Passa pela cabeça muita coisa quando eu busco reviver meu passado. Tanta coisa que nem dá para escrever. As lembranças se tornam um questionamento sem limites, daqueles que fazem até pensar em rever atitudes. E como rever o passado?
Ai eu volto a este rascunho, pego uma frase iniciada e mal acabada num momento em que tudo parece mais conturbado que o normal. A vida vai se acelerando, o tempo correndo mais que as pernas suportam... viver já não é tão simples.
O passado me deu brindes. Surpresas mescladas com aventuras. Sorrisos, lágrimas, tristeza muitas vezes, buscar ser feliz, sempre. Perdi muito, ganhei demais e mesmo assim não me considero satisfeito. 
As perdas materiais deixaram de ser importantes, porque as coisas da alma passam a ser o foco e a principal busca de um momento. E a culpa é sempre do tempo, que transforma em passado até mesmo a palavra que escrevi logo ali. 
Revivo, então, um pedaço de mim: ia eu dirigindo por uma estrada umedecida pela quase garoa, uma chuva fina que molhava pouco o para-brisa do meu carrão recém-comprado. Experimentava o sabor de viajar sozinho, a trabalho, rumo ao Oeste, imaginando chegar em Passos. Não percebi o risco que corria. Nem a saída de traseira do opalão numa curva leve. De repente, estava rodando sobre meu eixo até enfiar a cara num barranco, parando numa valeta larga de escoamento de chuva.
Sei que perdi os sentidos. Não imagino quanto tempo assim fiquei, e quando acordei todo molhado, apenas podia ver o céu. A dor no ombro era insuportável e então vi o policial rodoviário se preparando para quebrar o vidro. Acenei dizendo não. Ele percebeu que não estava morto. E cuidou de providenciar a retirada do carro daquele buraco que travou as portas.

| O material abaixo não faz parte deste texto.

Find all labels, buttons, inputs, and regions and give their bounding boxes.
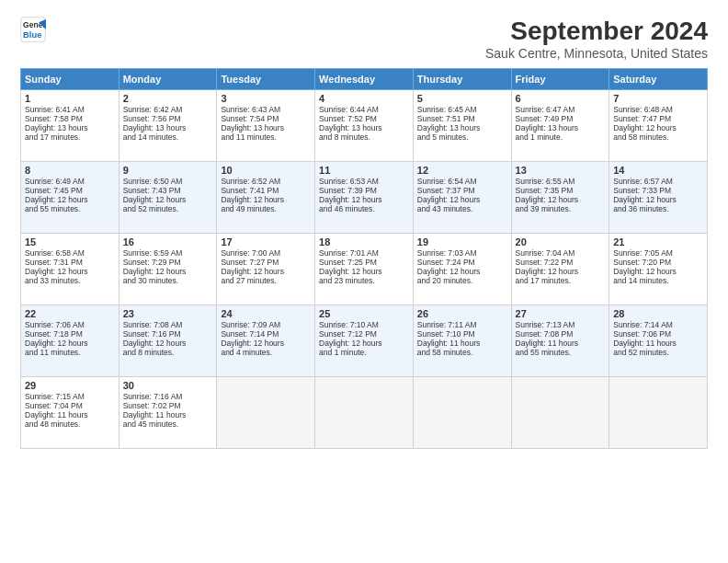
day-number: 24	[221, 308, 311, 319]
day-info-line: Sunrise: 7:16 AM	[123, 392, 213, 401]
day-info-line: Sunrise: 7:05 AM	[613, 248, 703, 258]
title-block: September 2024 Sauk Centre, Minnesota, U…	[485, 17, 708, 61]
day-info-line: Sunset: 7:47 PM	[613, 114, 703, 123]
day-info-line: and 39 minutes.	[516, 204, 606, 213]
day-info-line: Sunrise: 7:01 AM	[319, 248, 409, 258]
day-info-line: Sunset: 7:51 PM	[417, 114, 507, 123]
calendar-cell: 6Sunrise: 6:47 AMSunset: 7:49 PMDaylight…	[511, 90, 609, 162]
calendar-cell: 10Sunrise: 6:52 AMSunset: 7:41 PMDayligh…	[217, 162, 315, 234]
day-info-line: Daylight: 12 hours	[221, 339, 311, 348]
day-number: 19	[417, 236, 507, 247]
day-number: 12	[417, 165, 507, 176]
day-info-line: and 30 minutes.	[123, 276, 213, 285]
calendar-cell: 5Sunrise: 6:45 AMSunset: 7:51 PMDaylight…	[413, 90, 511, 162]
day-info-line: Sunrise: 7:00 AM	[221, 248, 311, 258]
week-row-2: 15Sunrise: 6:58 AMSunset: 7:31 PMDayligh…	[21, 234, 708, 305]
day-info-line: Daylight: 12 hours	[319, 267, 409, 276]
day-number: 3	[221, 93, 311, 104]
calendar-cell: 2Sunrise: 6:42 AMSunset: 7:56 PMDaylight…	[119, 90, 217, 162]
day-info-line: and 17 minutes.	[516, 276, 606, 285]
day-number: 2	[123, 93, 213, 104]
day-info-line: and 4 minutes.	[221, 348, 311, 357]
day-number: 1	[25, 93, 115, 104]
calendar-cell: 22Sunrise: 7:06 AMSunset: 7:18 PMDayligh…	[21, 305, 119, 377]
day-info-line: Daylight: 13 hours	[516, 123, 606, 132]
day-info-line: Sunset: 7:45 PM	[25, 186, 115, 195]
day-info-line: and 43 minutes.	[417, 204, 507, 213]
day-info-line: Sunrise: 6:43 AM	[221, 105, 311, 114]
day-info-line: Daylight: 13 hours	[25, 123, 115, 132]
day-info-line: Sunrise: 7:13 AM	[516, 320, 606, 329]
day-info-line: Daylight: 12 hours	[221, 195, 311, 204]
day-info-line: Sunset: 7:43 PM	[123, 186, 213, 195]
day-info-line: and 27 minutes.	[221, 276, 311, 285]
day-info-line: and 52 minutes.	[123, 204, 213, 213]
calendar-cell: 29Sunrise: 7:15 AMSunset: 7:04 PMDayligh…	[21, 377, 119, 449]
calendar-cell: 23Sunrise: 7:08 AMSunset: 7:16 PMDayligh…	[119, 305, 217, 377]
page-subtitle: Sauk Centre, Minnesota, United States	[485, 46, 708, 61]
day-number: 23	[123, 308, 213, 319]
calendar-cell: 26Sunrise: 7:11 AMSunset: 7:10 PMDayligh…	[413, 305, 511, 377]
calendar-cell: 19Sunrise: 7:03 AMSunset: 7:24 PMDayligh…	[413, 234, 511, 305]
week-row-4: 29Sunrise: 7:15 AMSunset: 7:04 PMDayligh…	[21, 377, 708, 449]
week-row-3: 22Sunrise: 7:06 AMSunset: 7:18 PMDayligh…	[21, 305, 708, 377]
calendar-cell: 20Sunrise: 7:04 AMSunset: 7:22 PMDayligh…	[511, 234, 609, 305]
logo-icon: General Blue	[20, 17, 46, 42]
day-number: 25	[319, 308, 409, 319]
calendar-cell	[315, 377, 414, 449]
day-info-line: Sunset: 7:12 PM	[319, 329, 409, 339]
day-info-line: Sunset: 7:16 PM	[123, 329, 213, 339]
day-info-line: Daylight: 13 hours	[221, 123, 311, 132]
day-info-line: Sunrise: 7:04 AM	[516, 248, 606, 258]
day-info-line: Daylight: 12 hours	[25, 267, 115, 276]
calendar-cell	[609, 377, 708, 449]
day-info-line: and 1 minute.	[516, 132, 606, 142]
calendar-cell: 21Sunrise: 7:05 AMSunset: 7:20 PMDayligh…	[609, 234, 708, 305]
day-number: 21	[613, 236, 703, 247]
day-info-line: Daylight: 13 hours	[123, 123, 213, 132]
day-number: 6	[516, 93, 606, 104]
day-number: 22	[25, 308, 115, 319]
day-info-line: Sunrise: 7:15 AM	[25, 392, 115, 401]
day-info-line: Sunrise: 6:41 AM	[25, 105, 115, 114]
day-info-line: and 55 minutes.	[25, 204, 115, 213]
day-info-line: Sunset: 7:02 PM	[123, 401, 213, 410]
day-info-line: Sunset: 7:24 PM	[417, 258, 507, 267]
day-info-line: Daylight: 11 hours	[516, 339, 606, 348]
day-info-line: and 23 minutes.	[319, 276, 409, 285]
day-info-line: and 11 minutes.	[221, 132, 311, 142]
day-info-line: and 55 minutes.	[516, 348, 606, 357]
day-info-line: Sunrise: 6:52 AM	[221, 177, 311, 186]
header-thursday: Thursday	[413, 69, 511, 90]
day-info-line: Sunrise: 7:03 AM	[417, 248, 507, 258]
day-info-line: Sunset: 7:04 PM	[25, 401, 115, 410]
day-info-line: Daylight: 12 hours	[123, 339, 213, 348]
day-number: 17	[221, 236, 311, 247]
day-info-line: and 11 minutes.	[25, 348, 115, 357]
day-info-line: and 14 minutes.	[123, 132, 213, 142]
logo: General Blue	[20, 17, 46, 42]
day-info-line: and 17 minutes.	[25, 132, 115, 142]
day-info-line: Sunset: 7:41 PM	[221, 186, 311, 195]
day-info-line: Sunrise: 6:44 AM	[319, 105, 409, 114]
day-number: 20	[516, 236, 606, 247]
day-info-line: Sunrise: 6:58 AM	[25, 248, 115, 258]
day-info-line: and 49 minutes.	[221, 204, 311, 213]
day-info-line: Sunset: 7:08 PM	[516, 329, 606, 339]
calendar-cell	[511, 377, 609, 449]
day-info-line: Sunrise: 7:11 AM	[417, 320, 507, 329]
day-info-line: Daylight: 12 hours	[319, 339, 409, 348]
day-info-line: Daylight: 11 hours	[613, 339, 703, 348]
day-number: 4	[319, 93, 409, 104]
day-info-line: Daylight: 11 hours	[25, 410, 115, 419]
day-info-line: Daylight: 12 hours	[25, 339, 115, 348]
day-info-line: Sunset: 7:58 PM	[25, 114, 115, 123]
day-info-line: Sunset: 7:14 PM	[221, 329, 311, 339]
day-info-line: Sunset: 7:35 PM	[516, 186, 606, 195]
day-info-line: Sunset: 7:33 PM	[613, 186, 703, 195]
day-info-line: and 45 minutes.	[123, 419, 213, 429]
day-info-line: Sunrise: 6:57 AM	[613, 177, 703, 186]
day-number: 15	[25, 236, 115, 247]
day-info-line: and 52 minutes.	[613, 348, 703, 357]
week-row-0: 1Sunrise: 6:41 AMSunset: 7:58 PMDaylight…	[21, 90, 708, 162]
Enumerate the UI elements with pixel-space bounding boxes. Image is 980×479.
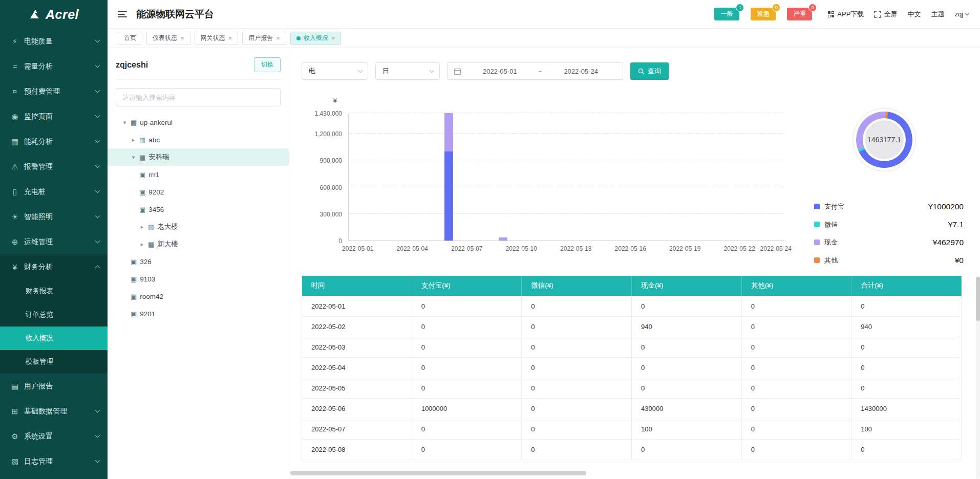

Cada movimento do carro era como se centenas de agulhas se enfiassem pelo corpo. Pensei que estava todo quebrado e por isso tudo doia. Fui levado para o hospital de Formiga e lá descobriram tres costelas quebradas e uma luxação de 2cm no ombro. Descobri o porque da dor, só não entendia porque doia tanto.
Em resumo, minha teimosia me levou a sair do hospital sem alta, apenas enfaixado. Só queria voltar para casa, ver meus pais. Queria minha mãe me xingando, mas cuidando de mim. Enfrentei 4 horas de viagem no opalão empenado, sem faróis e contando com a ajuda de outros motoristas, que me guiavam à frente, devagar e sempre.
Ao chegar em Betim, comecei a pensar não ser uma boa idéia. Ir para casa naquela situação ia ser um risco! Minha mãe, ou morria do coração ou me cobria de pancadas. Não estava pronto para nenhuma das duas situações.
Resolvi ir então para a casa da minha irmã Regina. ela trabalhava no hospital, vai que podia me ajudar. E como fez isso! Me abrigou, cuidou de mim, teve paciencia e foi parceira: não contou a ninguém do meu desastre.
Passei dias por lá, dormindo sentado tamanha a dificuldade de respirar em outra posição. Ela chegava do serviço e ficava conversando comigo, e assim que melhorei um pouco voltei para casa e contei meu acidente. Ai eu já estava de pé, dava para aguentar os possíveis cascudos da d. Nísia. Correu tudo bem, anda bem!
Voltei no tempo e fiquei pensando que tudo que eu passei naqueles dias serviram para me ensinar duas coisas: posso contar com minha irmã - aliás com minhas irmãs - a qualquer momento. E posso, também usar essa passagem para aprender. De novo. Aprender que amor não se mede e não se compra. E que para um pedaço ruim de nossos dias sempre vai ter algo de muito bom compensando alguma perda.
Estou reaprendendo. Aprendendo com o passado. No final, vou ter novos motivos para viver: estar aqui e receber aqueles que precisarem de mim tão logo tropecem.